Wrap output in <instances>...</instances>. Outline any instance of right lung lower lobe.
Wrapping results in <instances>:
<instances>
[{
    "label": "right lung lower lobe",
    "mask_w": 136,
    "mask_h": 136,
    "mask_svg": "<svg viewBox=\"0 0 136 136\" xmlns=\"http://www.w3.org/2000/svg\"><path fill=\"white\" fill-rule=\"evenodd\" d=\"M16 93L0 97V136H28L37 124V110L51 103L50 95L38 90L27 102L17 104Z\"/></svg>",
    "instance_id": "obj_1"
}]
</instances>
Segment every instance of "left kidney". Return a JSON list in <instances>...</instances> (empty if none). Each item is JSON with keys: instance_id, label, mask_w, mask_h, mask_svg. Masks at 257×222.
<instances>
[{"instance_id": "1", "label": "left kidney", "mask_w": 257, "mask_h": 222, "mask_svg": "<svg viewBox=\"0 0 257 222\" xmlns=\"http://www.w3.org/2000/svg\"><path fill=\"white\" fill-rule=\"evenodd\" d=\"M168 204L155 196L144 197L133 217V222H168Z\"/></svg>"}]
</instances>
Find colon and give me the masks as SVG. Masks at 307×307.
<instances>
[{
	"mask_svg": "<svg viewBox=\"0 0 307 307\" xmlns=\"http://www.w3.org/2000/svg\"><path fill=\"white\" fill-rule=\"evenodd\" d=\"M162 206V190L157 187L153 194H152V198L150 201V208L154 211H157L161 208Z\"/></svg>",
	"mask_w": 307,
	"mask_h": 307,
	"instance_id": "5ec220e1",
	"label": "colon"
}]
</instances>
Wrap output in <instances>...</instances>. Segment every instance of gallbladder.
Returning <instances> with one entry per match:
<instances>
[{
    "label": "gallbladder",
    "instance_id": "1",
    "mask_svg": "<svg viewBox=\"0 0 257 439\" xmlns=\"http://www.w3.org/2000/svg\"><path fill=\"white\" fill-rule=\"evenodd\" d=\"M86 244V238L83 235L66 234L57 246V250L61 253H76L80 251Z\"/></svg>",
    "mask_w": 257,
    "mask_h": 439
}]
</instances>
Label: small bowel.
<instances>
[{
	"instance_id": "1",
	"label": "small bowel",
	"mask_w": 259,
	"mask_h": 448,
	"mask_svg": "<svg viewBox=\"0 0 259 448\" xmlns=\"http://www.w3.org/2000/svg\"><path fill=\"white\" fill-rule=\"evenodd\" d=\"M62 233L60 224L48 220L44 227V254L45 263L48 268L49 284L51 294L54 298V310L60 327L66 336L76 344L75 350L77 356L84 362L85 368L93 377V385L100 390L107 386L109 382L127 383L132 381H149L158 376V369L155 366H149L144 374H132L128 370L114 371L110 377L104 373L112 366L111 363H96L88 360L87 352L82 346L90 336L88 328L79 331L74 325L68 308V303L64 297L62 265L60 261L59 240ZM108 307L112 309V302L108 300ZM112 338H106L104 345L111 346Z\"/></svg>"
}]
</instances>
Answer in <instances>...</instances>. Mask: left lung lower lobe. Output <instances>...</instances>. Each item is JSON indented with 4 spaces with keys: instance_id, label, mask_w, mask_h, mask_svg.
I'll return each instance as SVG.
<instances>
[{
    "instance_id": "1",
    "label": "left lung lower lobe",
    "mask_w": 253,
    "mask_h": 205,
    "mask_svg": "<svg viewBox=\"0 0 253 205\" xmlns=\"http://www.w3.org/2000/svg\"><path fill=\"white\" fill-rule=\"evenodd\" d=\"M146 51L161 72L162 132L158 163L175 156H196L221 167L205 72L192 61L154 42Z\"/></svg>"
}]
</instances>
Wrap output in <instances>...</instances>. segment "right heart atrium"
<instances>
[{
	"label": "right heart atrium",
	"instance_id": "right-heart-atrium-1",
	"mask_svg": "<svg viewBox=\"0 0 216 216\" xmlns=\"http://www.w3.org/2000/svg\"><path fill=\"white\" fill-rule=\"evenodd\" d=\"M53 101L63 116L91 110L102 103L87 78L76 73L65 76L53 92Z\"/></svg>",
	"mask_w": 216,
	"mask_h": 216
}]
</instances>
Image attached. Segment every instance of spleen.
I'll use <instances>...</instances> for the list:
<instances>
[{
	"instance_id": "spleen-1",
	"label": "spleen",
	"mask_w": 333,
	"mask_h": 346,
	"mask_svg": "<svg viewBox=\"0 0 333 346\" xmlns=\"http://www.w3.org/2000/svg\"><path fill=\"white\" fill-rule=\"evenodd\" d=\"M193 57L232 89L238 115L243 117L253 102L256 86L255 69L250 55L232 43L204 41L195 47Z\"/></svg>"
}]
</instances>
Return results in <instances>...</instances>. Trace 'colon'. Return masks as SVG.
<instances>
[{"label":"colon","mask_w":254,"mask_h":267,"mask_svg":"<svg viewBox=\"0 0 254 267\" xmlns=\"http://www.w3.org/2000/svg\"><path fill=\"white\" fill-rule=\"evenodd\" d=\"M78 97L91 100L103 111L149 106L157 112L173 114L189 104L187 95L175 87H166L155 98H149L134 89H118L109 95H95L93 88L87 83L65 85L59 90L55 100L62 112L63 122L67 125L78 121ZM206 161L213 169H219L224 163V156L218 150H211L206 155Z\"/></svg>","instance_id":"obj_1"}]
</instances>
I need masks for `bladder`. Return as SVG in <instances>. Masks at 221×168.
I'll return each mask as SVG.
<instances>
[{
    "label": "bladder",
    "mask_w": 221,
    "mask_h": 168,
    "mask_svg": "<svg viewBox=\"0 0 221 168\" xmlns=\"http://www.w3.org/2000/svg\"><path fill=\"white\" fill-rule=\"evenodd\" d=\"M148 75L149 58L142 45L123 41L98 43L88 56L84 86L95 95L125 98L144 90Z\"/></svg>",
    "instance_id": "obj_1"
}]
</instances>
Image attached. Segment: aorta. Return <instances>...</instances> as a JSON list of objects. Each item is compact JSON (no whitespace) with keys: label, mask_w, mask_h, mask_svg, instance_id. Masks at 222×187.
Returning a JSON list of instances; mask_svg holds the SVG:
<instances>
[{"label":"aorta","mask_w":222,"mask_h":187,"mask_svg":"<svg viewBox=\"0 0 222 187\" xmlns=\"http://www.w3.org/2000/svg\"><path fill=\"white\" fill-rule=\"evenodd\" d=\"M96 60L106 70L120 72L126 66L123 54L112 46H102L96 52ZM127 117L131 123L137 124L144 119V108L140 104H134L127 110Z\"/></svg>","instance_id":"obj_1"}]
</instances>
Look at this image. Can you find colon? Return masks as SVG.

- _Exercise details_
Retype everything in the material above exactly.

- _Result of this exercise_
Wrap output in <instances>...</instances>. Outline any instance of right lung lower lobe.
Wrapping results in <instances>:
<instances>
[{
    "label": "right lung lower lobe",
    "mask_w": 136,
    "mask_h": 136,
    "mask_svg": "<svg viewBox=\"0 0 136 136\" xmlns=\"http://www.w3.org/2000/svg\"><path fill=\"white\" fill-rule=\"evenodd\" d=\"M16 93L0 97V136H28L37 124V110L51 103L50 95L38 90L27 102L17 104Z\"/></svg>",
    "instance_id": "obj_1"
}]
</instances>
Segment every instance of "left kidney". Return a JSON list in <instances>...</instances> (empty if none). Each item is JSON with keys: instance_id, label, mask_w, mask_h, mask_svg. Masks at 257×222.
<instances>
[{"instance_id": "1", "label": "left kidney", "mask_w": 257, "mask_h": 222, "mask_svg": "<svg viewBox=\"0 0 257 222\" xmlns=\"http://www.w3.org/2000/svg\"><path fill=\"white\" fill-rule=\"evenodd\" d=\"M168 204L155 196L144 197L133 217V222H168Z\"/></svg>"}]
</instances>
Find colon and give me the masks as SVG. Masks at 307×307.
<instances>
[{
	"mask_svg": "<svg viewBox=\"0 0 307 307\" xmlns=\"http://www.w3.org/2000/svg\"><path fill=\"white\" fill-rule=\"evenodd\" d=\"M162 206V190L157 187L153 194H152V198L150 201V208L154 211H157L161 208Z\"/></svg>",
	"mask_w": 307,
	"mask_h": 307,
	"instance_id": "5ec220e1",
	"label": "colon"
}]
</instances>
Wrap output in <instances>...</instances>. Segment every instance of gallbladder.
Returning <instances> with one entry per match:
<instances>
[{
    "label": "gallbladder",
    "instance_id": "1",
    "mask_svg": "<svg viewBox=\"0 0 257 439\" xmlns=\"http://www.w3.org/2000/svg\"><path fill=\"white\" fill-rule=\"evenodd\" d=\"M86 244V238L83 235L66 234L57 246V250L61 253H76L80 251Z\"/></svg>",
    "mask_w": 257,
    "mask_h": 439
}]
</instances>
Label: small bowel.
<instances>
[{
	"instance_id": "1",
	"label": "small bowel",
	"mask_w": 259,
	"mask_h": 448,
	"mask_svg": "<svg viewBox=\"0 0 259 448\" xmlns=\"http://www.w3.org/2000/svg\"><path fill=\"white\" fill-rule=\"evenodd\" d=\"M62 233L60 224L48 220L44 227V254L45 263L48 268L49 284L51 294L54 298V310L60 327L66 336L76 344L75 350L77 356L84 362L85 368L93 377V385L100 390L107 386L109 382L127 383L132 381H149L158 376V369L155 366H149L144 374H132L128 370L114 371L110 377L104 373L112 366L111 363H96L88 360L87 352L82 346L90 336L88 328L79 331L74 325L68 308V303L64 297L62 265L60 261L59 240ZM108 307L112 309V302L108 300ZM112 338H106L104 345L111 346Z\"/></svg>"
}]
</instances>
Answer in <instances>...</instances>. Mask: left lung lower lobe. Output <instances>...</instances>. Each item is JSON indented with 4 spaces with keys: instance_id, label, mask_w, mask_h, mask_svg.
I'll return each instance as SVG.
<instances>
[{
    "instance_id": "1",
    "label": "left lung lower lobe",
    "mask_w": 253,
    "mask_h": 205,
    "mask_svg": "<svg viewBox=\"0 0 253 205\" xmlns=\"http://www.w3.org/2000/svg\"><path fill=\"white\" fill-rule=\"evenodd\" d=\"M146 51L161 72L162 132L158 163L175 156H196L221 167L205 72L192 61L154 42Z\"/></svg>"
}]
</instances>
Wrap output in <instances>...</instances>. segment "right heart atrium"
<instances>
[{
	"label": "right heart atrium",
	"instance_id": "right-heart-atrium-1",
	"mask_svg": "<svg viewBox=\"0 0 216 216\" xmlns=\"http://www.w3.org/2000/svg\"><path fill=\"white\" fill-rule=\"evenodd\" d=\"M53 101L63 116L91 110L102 103L87 78L76 73L65 76L53 92Z\"/></svg>",
	"mask_w": 216,
	"mask_h": 216
}]
</instances>
Image attached. Segment every instance of spleen.
I'll use <instances>...</instances> for the list:
<instances>
[{
	"instance_id": "spleen-1",
	"label": "spleen",
	"mask_w": 333,
	"mask_h": 346,
	"mask_svg": "<svg viewBox=\"0 0 333 346\" xmlns=\"http://www.w3.org/2000/svg\"><path fill=\"white\" fill-rule=\"evenodd\" d=\"M193 57L232 89L238 115L243 117L253 102L256 86L255 69L250 55L232 43L204 41L195 47Z\"/></svg>"
}]
</instances>
Return results in <instances>...</instances>. Trace 'colon'. Return masks as SVG.
<instances>
[{"label":"colon","mask_w":254,"mask_h":267,"mask_svg":"<svg viewBox=\"0 0 254 267\" xmlns=\"http://www.w3.org/2000/svg\"><path fill=\"white\" fill-rule=\"evenodd\" d=\"M78 97L91 100L103 111L149 106L157 112L173 114L189 104L187 95L175 87H166L155 98H149L134 89H118L109 95H95L93 88L87 83L65 85L59 90L55 100L62 112L63 122L67 125L78 121ZM206 161L213 169H219L224 163V156L218 150H211L206 155Z\"/></svg>","instance_id":"obj_1"}]
</instances>
I need masks for `bladder`. Return as SVG in <instances>. Masks at 221×168.
I'll return each mask as SVG.
<instances>
[{
    "label": "bladder",
    "mask_w": 221,
    "mask_h": 168,
    "mask_svg": "<svg viewBox=\"0 0 221 168\" xmlns=\"http://www.w3.org/2000/svg\"><path fill=\"white\" fill-rule=\"evenodd\" d=\"M148 75L149 58L142 45L123 41L98 43L88 56L84 86L95 95L125 98L144 90Z\"/></svg>",
    "instance_id": "obj_1"
}]
</instances>
Image attached. Segment: aorta. Return <instances>...</instances> as a JSON list of objects. Each item is compact JSON (no whitespace) with keys: label, mask_w, mask_h, mask_svg, instance_id. Masks at 222×187.
Returning a JSON list of instances; mask_svg holds the SVG:
<instances>
[{"label":"aorta","mask_w":222,"mask_h":187,"mask_svg":"<svg viewBox=\"0 0 222 187\" xmlns=\"http://www.w3.org/2000/svg\"><path fill=\"white\" fill-rule=\"evenodd\" d=\"M96 60L106 70L120 72L126 66L123 54L112 46H102L96 52ZM127 117L131 123L137 124L144 119V108L140 104H134L127 110Z\"/></svg>","instance_id":"obj_1"}]
</instances>
Look at this image. Can you find colon? Return masks as SVG.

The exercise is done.